The Man Who Fell to Earth, by Walter Tevis – 1963, 1986 [Unknown Artist]; 1990 [Tim O’Brien]

He was sick; sick from the long,
dangerous trip he had taken,
sick from all the medicine – the pills,
the inoculations, the inhaled gases – sick from worry,
the anticipation of crisis,
and terribly sick from the awful burden of his own weight. 
He had known for years that when the time came,
when he would finally land and begin to effect that complex,
long-prepared plan, he would feel something like this. 
This place, however much he had studied it,
however much he had rehearsed his part in it,
was so incredibly alien – the feeling,
now that he could feel – the feeling was overpowering. 
He lay down in the grass and became very sick.

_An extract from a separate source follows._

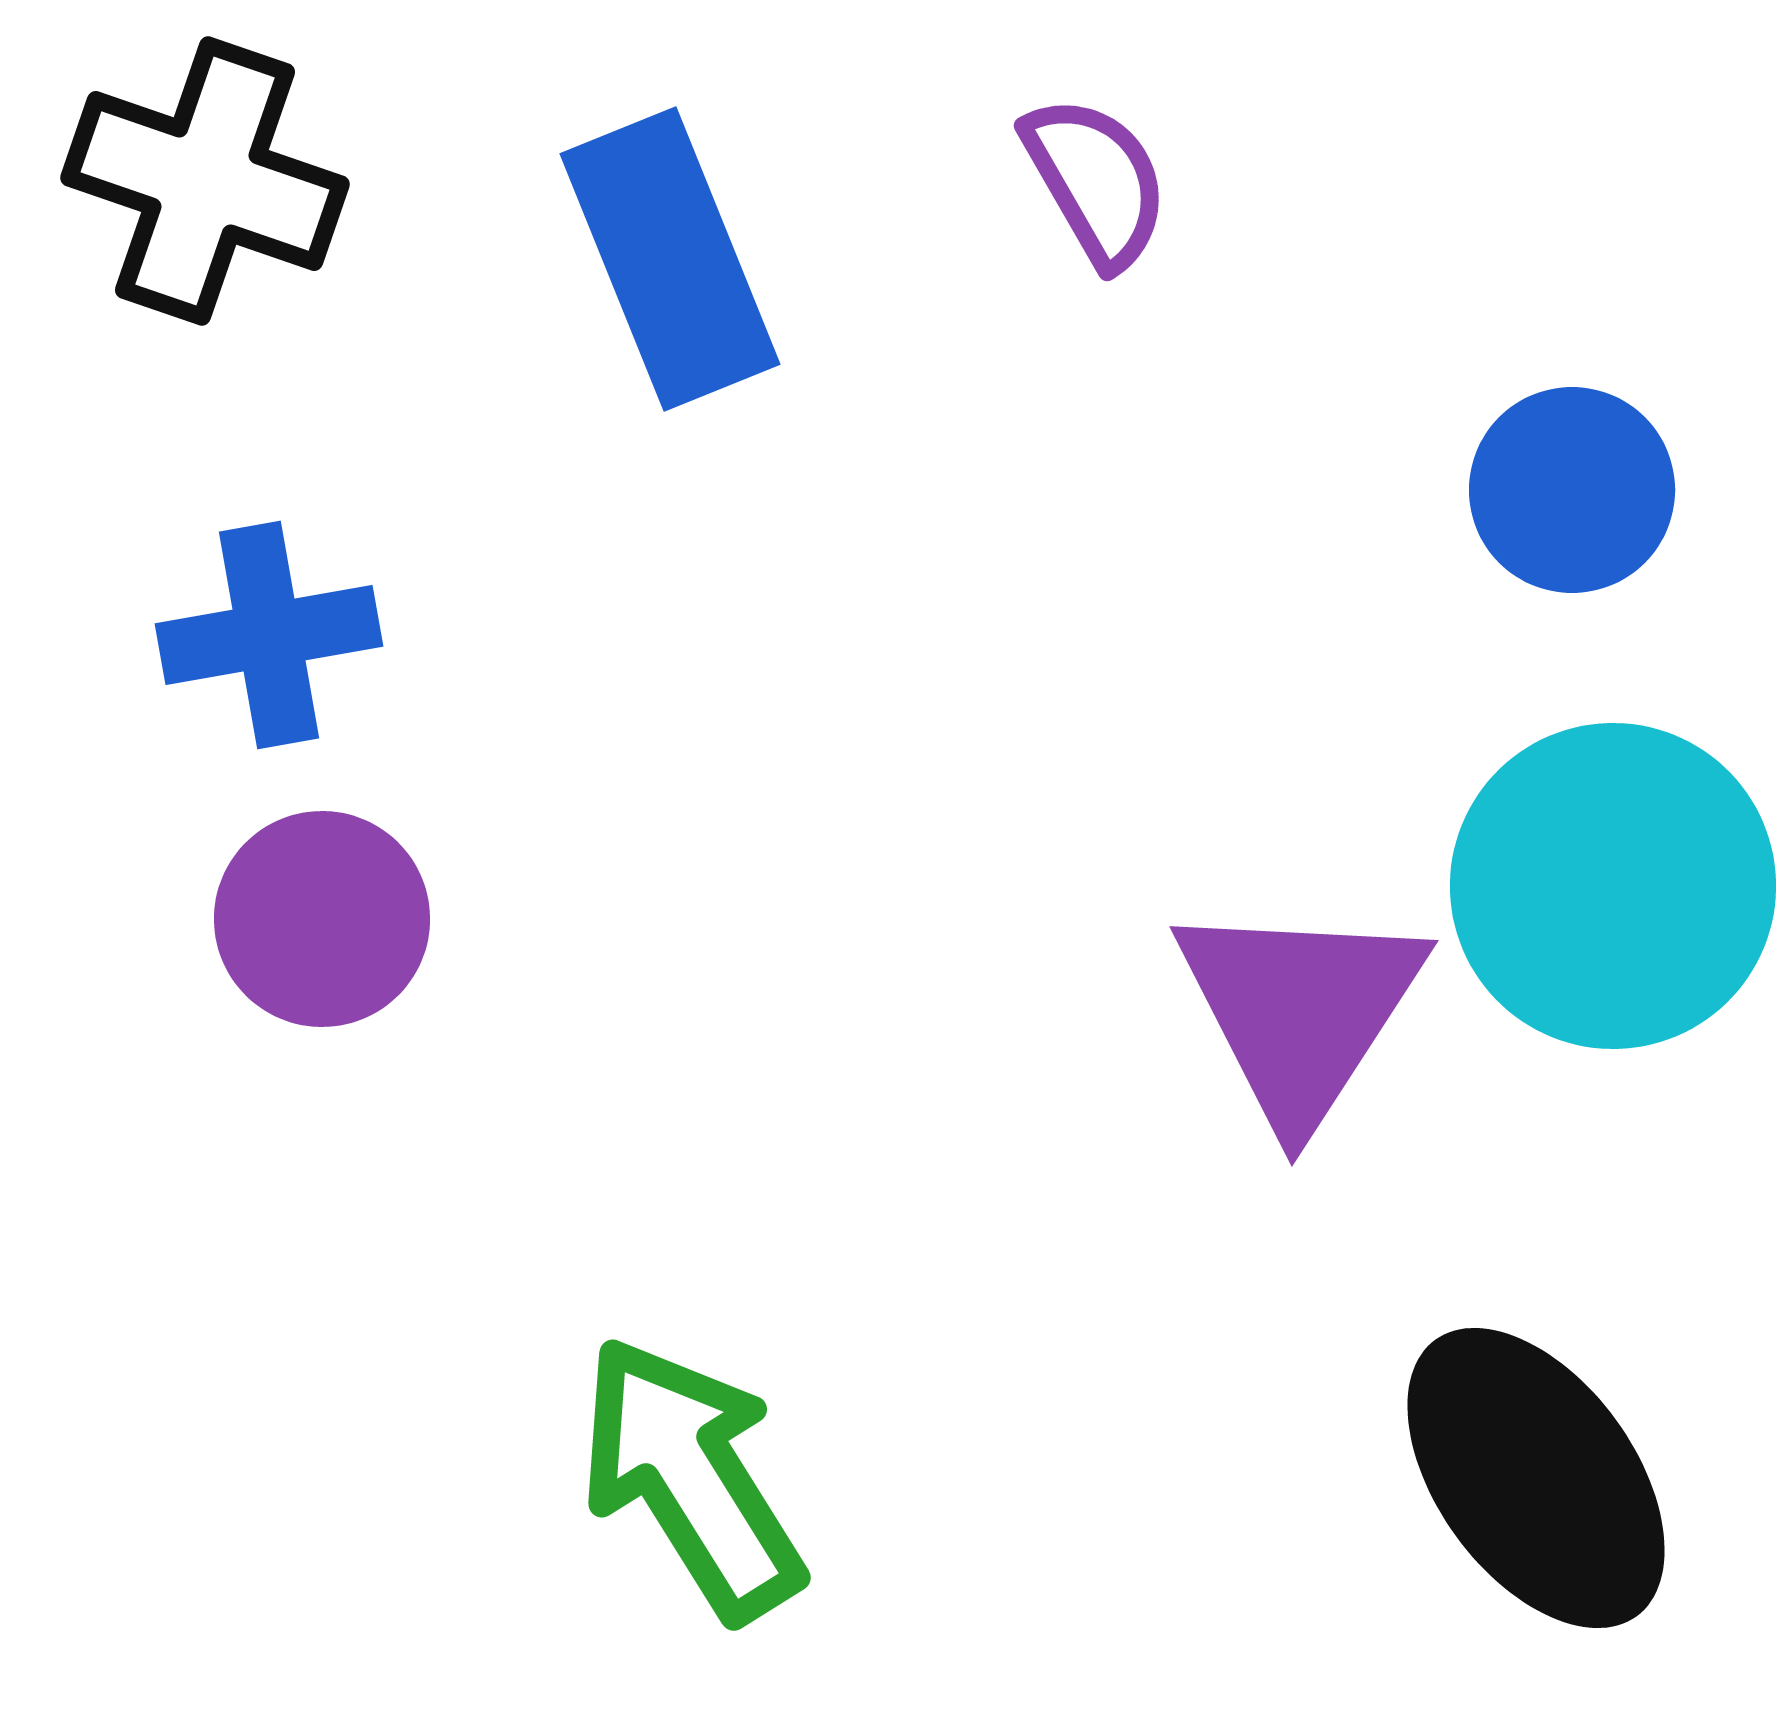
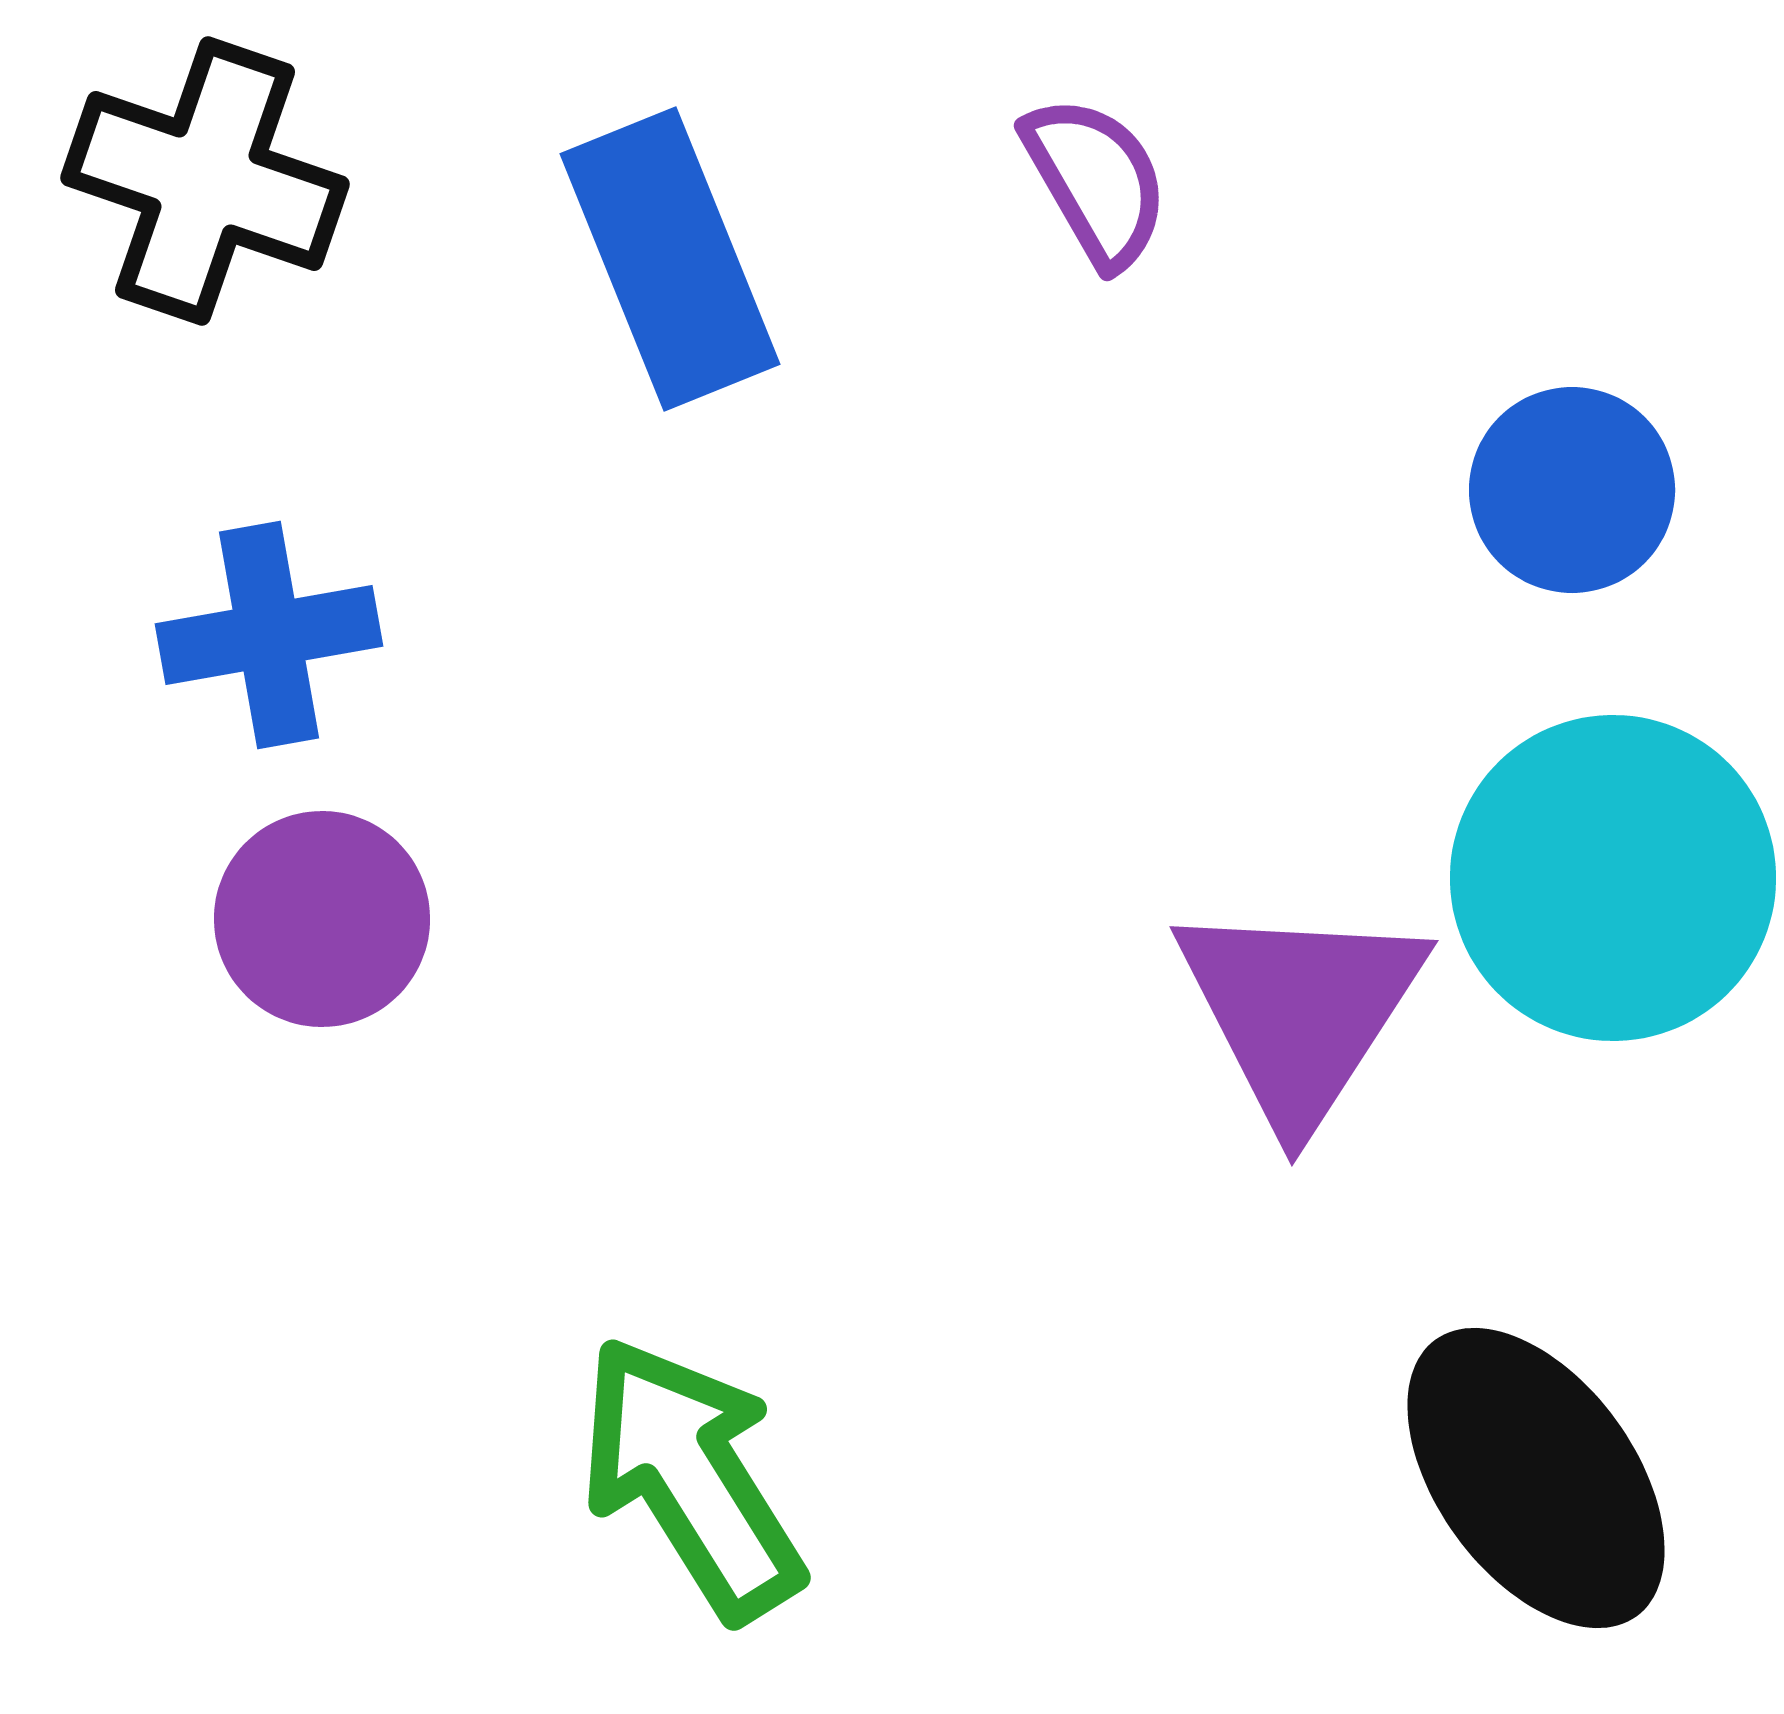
cyan circle: moved 8 px up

He was not a man; yet he was very much like a man. 
He was six and a half feet tall,
and some men are even taller that that;
his hair was as white as that of an albino,
yet his face was a light tan color;
and his eyes a pale blue. 
His frame was improbably slight,
his features delicate, his fingers long,
and the skin almost translucent, hairless. 
There was an elfin quality to his face,
a fine boyish look to the wide, intelligent eyes,
and the white,
curly hair now grew a little over his ears. 
He seemed quite young.

Yet he did have eyelashes,
opposed thumbs,
binocular vision,
and a thousand of the physiological features of a normal human. 
He was incapable of warts;
but stomach ulcers, measles and dental caries could affect him. 
He was human; but not, properly, a man. 
Also, man like, he was susceptible to love,
to fear,
to intense physical pain and to self-pity.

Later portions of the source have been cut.